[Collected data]

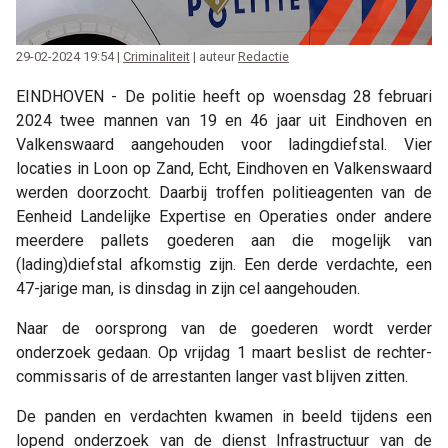
29-02-2024 19:54 |
Criminaliteit
| auteur
Redactie
EINDHOVEN - De politie heeft op woensdag 28 februari
2024 twee mannen van 19 en 46 jaar uit Eindhoven en
Valkenswaard aangehouden voor ladingdiefstal. Vier
locaties in Loon op Zand, Echt, Eindhoven en Valkenswaard
werden doorzocht. Daarbij troffen politieagenten van de
Eenheid Landelijke Expertise en Operaties onder andere
meerdere pallets goederen aan die mogelijk van
(lading)diefstal afkomstig zijn. Een derde verdachte, een
47-jarige man, is dinsdag in zijn cel aangehouden.
Naar de oorsprong van de goederen wordt verder
onderzoek gedaan. Op vrijdag 1 maart beslist de rechter-
commissaris of de arrestanten langer vast blijven zitten.
De panden en verdachten kwamen in beeld tijdens een
lopend onderzoek van de dienst Infrastructuur van de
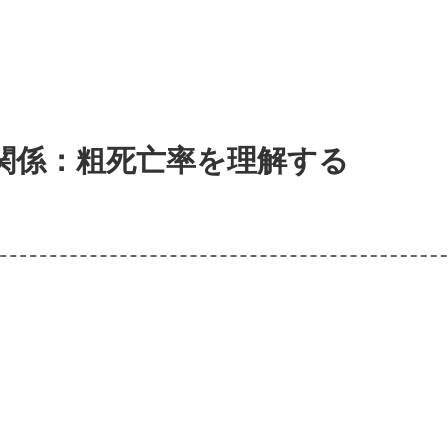
関係：粗死亡率を理解する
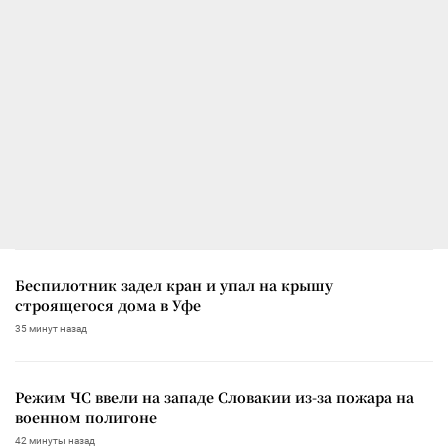
Беспилотник задел кран и упал на крышу
строящегося дома в Уфе
35 минут назад
Режим ЧС ввели на западе Словакии из-за пожара на
военном полигоне
42 минуты назад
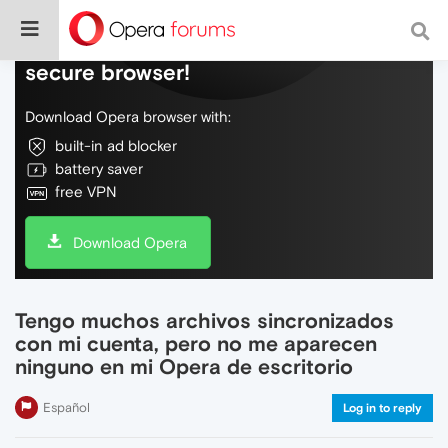
Do more on the web, with a fast and
secure browser!
Download Opera browser with:
built-in ad blocker
battery saver
free VPN
Download Opera
Tengo muchos archivos sincronizados
con mi cuenta, pero no me aparecen
ninguno en mi Opera de escritorio
Español
Log in to reply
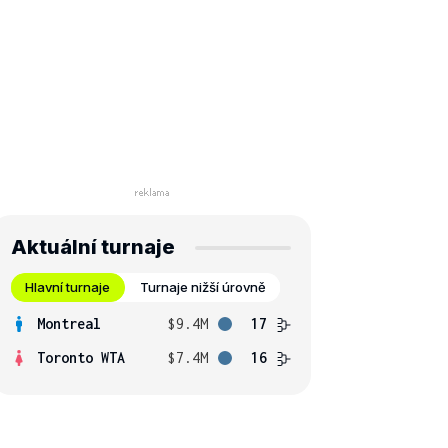
Aktuální turnaje
Hlavní turnaje
Turnaje nižší úrovně
Montreal
$9.4M
17
Toronto WTA
$7.4M
16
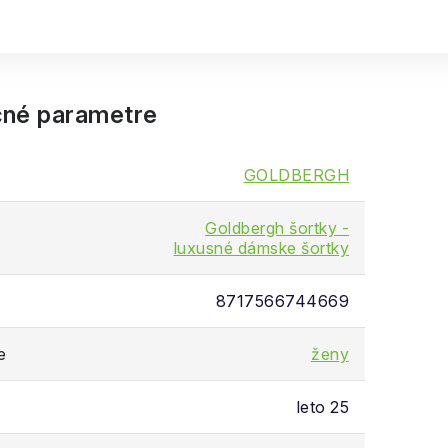
né parametre
GOLDBERGH
Goldbergh šortky -
luxusné dámske šortky
8717566744669
e
ženy
leto 25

■ WHAT NEEDS TO BE DONE
Locate the word "goederen" in the data above. Copy every line carrying it.

■ RESPONSE
meerdere pallets goederen aan die mogelijk van
Naar de oorsprong van de goederen wordt verder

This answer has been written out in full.